#### Task to carry out:
Which lines of the entries contain the word "lawyer"? Please list them.

#### Provided entries:
⟨

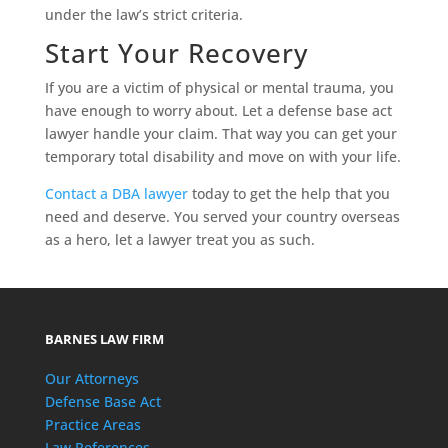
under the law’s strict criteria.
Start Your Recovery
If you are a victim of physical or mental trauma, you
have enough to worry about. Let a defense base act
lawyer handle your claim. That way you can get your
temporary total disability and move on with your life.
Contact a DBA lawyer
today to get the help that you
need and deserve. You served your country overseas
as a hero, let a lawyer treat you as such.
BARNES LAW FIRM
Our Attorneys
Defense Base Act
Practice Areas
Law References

⟩
⟨

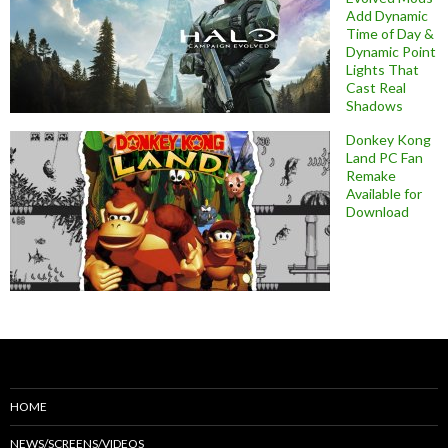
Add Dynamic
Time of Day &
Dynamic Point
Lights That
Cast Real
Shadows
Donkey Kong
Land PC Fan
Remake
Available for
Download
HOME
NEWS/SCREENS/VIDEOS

⟩

#### Response:
lawyer handle your claim. That way you can get your
Contact a DBA lawyer
as a hero, let a lawyer treat you as such.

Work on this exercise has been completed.